_Extracted page text data_.
○ ○ ○ ○
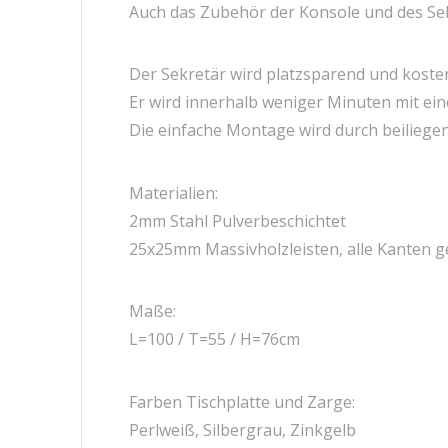
Auch das Zubehör der Konsole und des Sek
Der Sekretär wird platzsparend und kosten
Er wird innerhalb weniger Minuten mit ei
Die einfache Montage wird durch beiliege
Materialien:
2mm Stahl Pulverbeschichtet
25x25mm Massivholzleisten, alle Kanten ge
Maße:
L=100 / T=55 / H=76cm
Farben Tischplatte und Zarge:
Perlweiß, Silbergrau, Zinkgelb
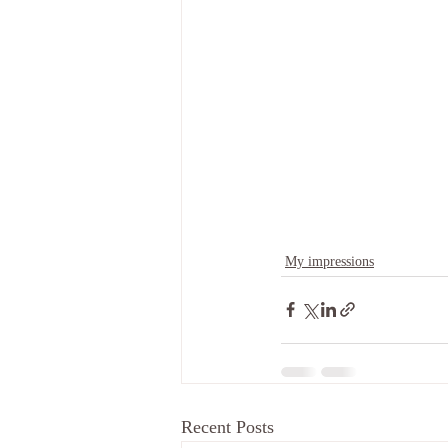
My impressions
Recent Posts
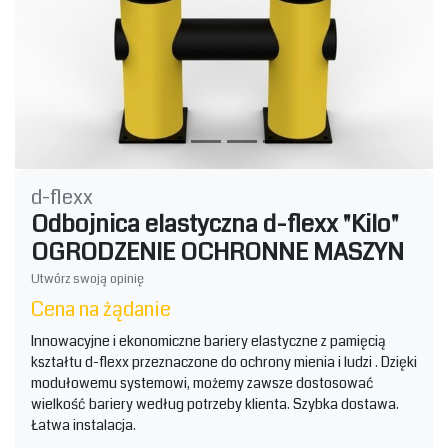
d-flexx
Odbojnica elastyczna d-flexx "Kilo"
OGRODZENIE OCHRONNE MASZYN
Utwórz swoją opinię
Cena na żądanie
Innowacyjne i ekonomiczne bariery elastyczne z pamięcią
kształtu d-flexx przeznaczone do ochrony mienia i ludzi . Dzięki
modułowemu systemowi, możemy zawsze dostosować
wielkość bariery według potrzeby klienta. Szybka dostawa.
Łatwa instalacja.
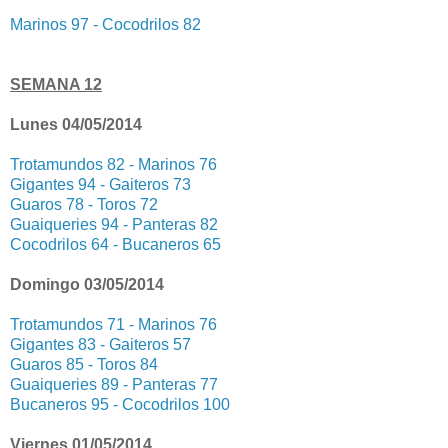
Marinos 97 - Cocodrilos 82
SEMANA 12
Lunes 04/05/2014
Trotamundos 82 - Marinos 76
Gigantes 94 - Gaiteros 73
Guaros 78 - Toros 72
Guaiqueries 94 - Panteras 82
Cocodrilos 64 - Bucaneros 65
Domingo 03/05/2014
Trotamundos 71 - Marinos 76
Gigantes 83 - Gaiteros 57
Guaros 85 - Toros 84
Guaiqueries 89 - Panteras 77
Bucaneros 95 - Cocodrilos 100
Viernes 01/05/2014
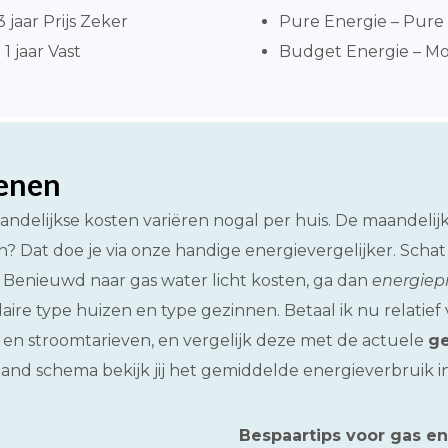
jaar Prijs Zeker
Pure Energie – Pure 
1 jaar Vast
Budget Energie – Mo
kenen
aandelijkse kosten variëren nogal per huis. De maandelij
n? Dat doe je via onze handige energievergelijker. Scha
a. Benieuwd naar gas water licht kosten, ga dan
energiepr
laire type huizen en type gezinnen. Betaal ik nu relati
 en stroomtarieven, en vergelijk deze met de actuele
ge
taand schema bekijk jij het gemiddelde energieverbruik in
Bespaartips voor gas e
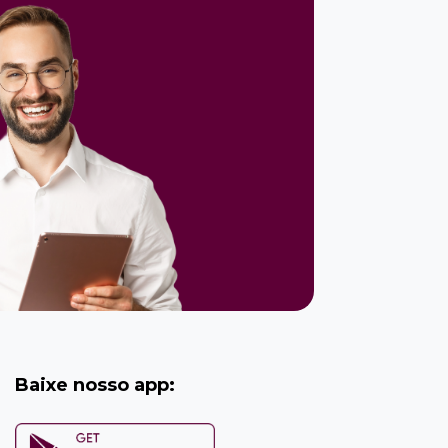
Baixe nosso app:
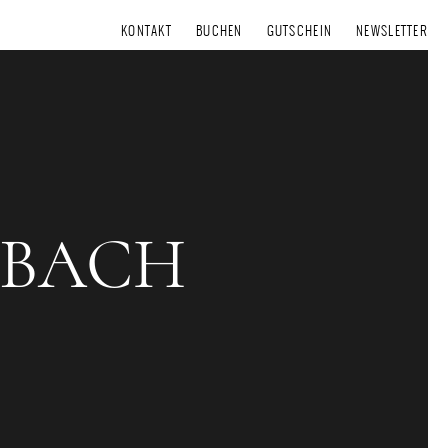
KONTAKT
BUCHEN
GUTSCHEIN
NEWSLETTER
SBACH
○ ○ ○ ○
_PROBLEM DESCRIPTION_. Line by line, check the data above for the word "Guaiqueries" and state how many lines contain it. Give only the number.

_TASK OUTPUT_. 2